In his piece about the growing concern over MMA refereeing, Dave Meltzer slipped this paragraph in:
Fighters often feel pressure trying to please the live crowd, wanting to be perceived as having quality fights and become more marketable in a community that is controlled by a zealous Internet fan base.
“Look at [Jorge] Gurgel,” referee Yves Lavigne said of a recently released UFC vet. “He’s a Brazilian jiu-jitsu black belt, and he’s very good on the ground. He never even shoots to try a takedown.”
During the period in question, UFC held 60 matches, 32 of which were stopped by a referee call after a knockout or a TKO compared with nine submission finishes. That’s a 42 percent drop in submissions and a 36 percent increase in knockouts and TKOs over the same 12-week period one year ago. This means a larger number of split-second decisions are being made as to whether fighters can continue, and those decisions have a higher percentage of likelihood of affecting outcomes and careers.
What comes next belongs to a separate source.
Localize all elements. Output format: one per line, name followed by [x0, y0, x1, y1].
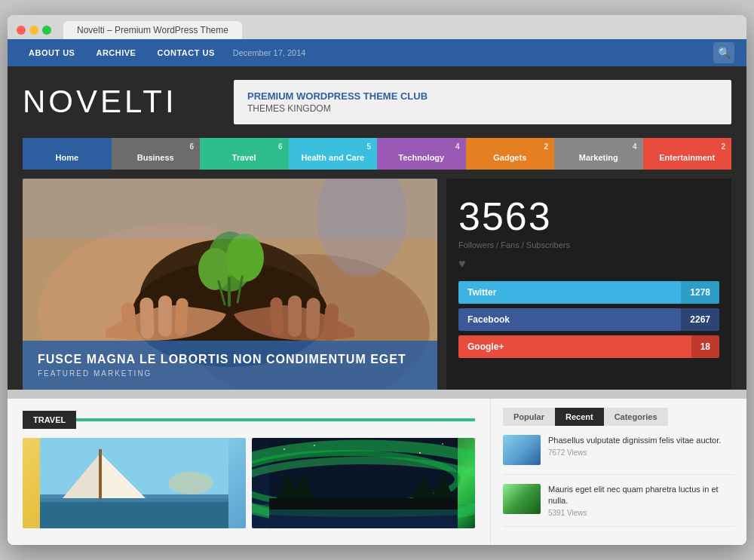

For starters, I'm interested in why Dave chose the same time frame from the year before, instead of the previous 60 fights, 60 fights from 2003, 60 fights from Dream, or the past 60 WWE matches. The point being, what use is there in comparing a random cluster of 60 fights to another random cluster a year prior? This isn't retail, there aren't patterns based on the day, week, month, or season.
I want to point something out before going further. In my two articles about this topic, I shouldn't say that we definitely aren't seeing a trend of increased knockouts with decreased submissions. We might be, we might not be. I'm trying to make two points. 1) Gross and now Meltzer have used faulty logic getting to their conclusions and 2) as of right now there is not enough evidence to start making claims that the UFC is pushing for more knockout finishes or that submissions are becoming a less viable means of finishing a fight..
With that out of the way, jump over the break to see some fancy graphs.
What you see here is the KO:Sub ratio over the past 3 years, broken up into six month overlapping chunks. This graph trends slightly upward. However, look at these next two graphs:
These two graphs show the KO:Sub ratio year-to-year and over periods of two overlapping years respectively. Notice the trend downward until an uptick at the end.
I still don't think we have enough evidence to support the notion that the increase in KOs:Subs we're seeing are anything more than random fluctuation at this point. If this number continues upwards and ranges around 1.75-2.00 KO:Subs, we have something to talk about. We also just might be seeing a regression to the mean after a period of increased submissions.